What the task asks. Would you return the data exactly as given, except for its pictures?

**** Input material ****

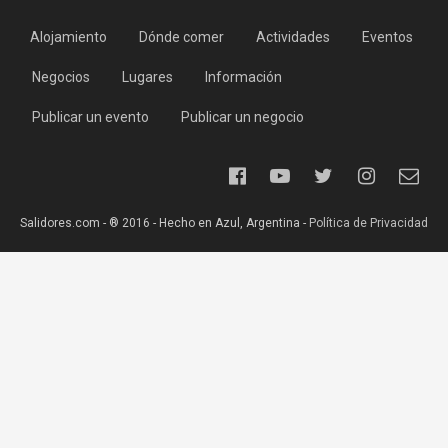
Alojamiento
Dónde comer
Actividades
Eventos
Negocios
Lugares
Información
Publicar un evento
Publicar un negocio
Salidores.com - ® 2016 - Hecho en Azul, Argentina -
Política de Privacidad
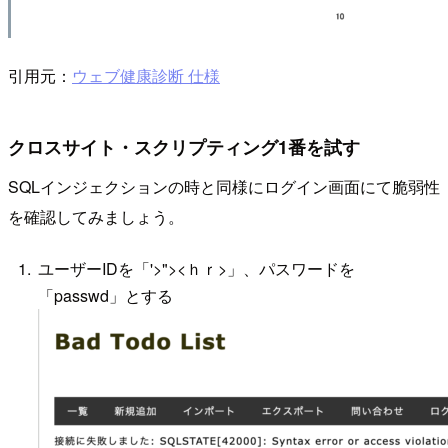
引用元：
ウェブ健康診断 仕様
クロスサイト・スクリプティング1番を試す
SQLインジェクションの時と同様にログイン画面にて脆弱性
を確認してみましょう。
ユーザーIDを「'>"><ｈｒ>」、パスワードを
「passwd」とする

****

Result for this task.
Alojamiento
Dónde comer
Actividades
Eventos
Negocios
Lugares
Información
Publicar un evento
Publicar un negocio
Salidores.com - ® 2016 - Hecho en Azul, Argentina -
Política de Privacidad
引用元：
ウェブ健康診断 仕様
クロスサイト・スクリプティング1番を試す
SQLインジェクションの時と同様にログイン画面にて脆弱性
を確認してみましょう。
ユーザーIDを「'>"><ｈｒ>」、パスワードを
「passwd」とする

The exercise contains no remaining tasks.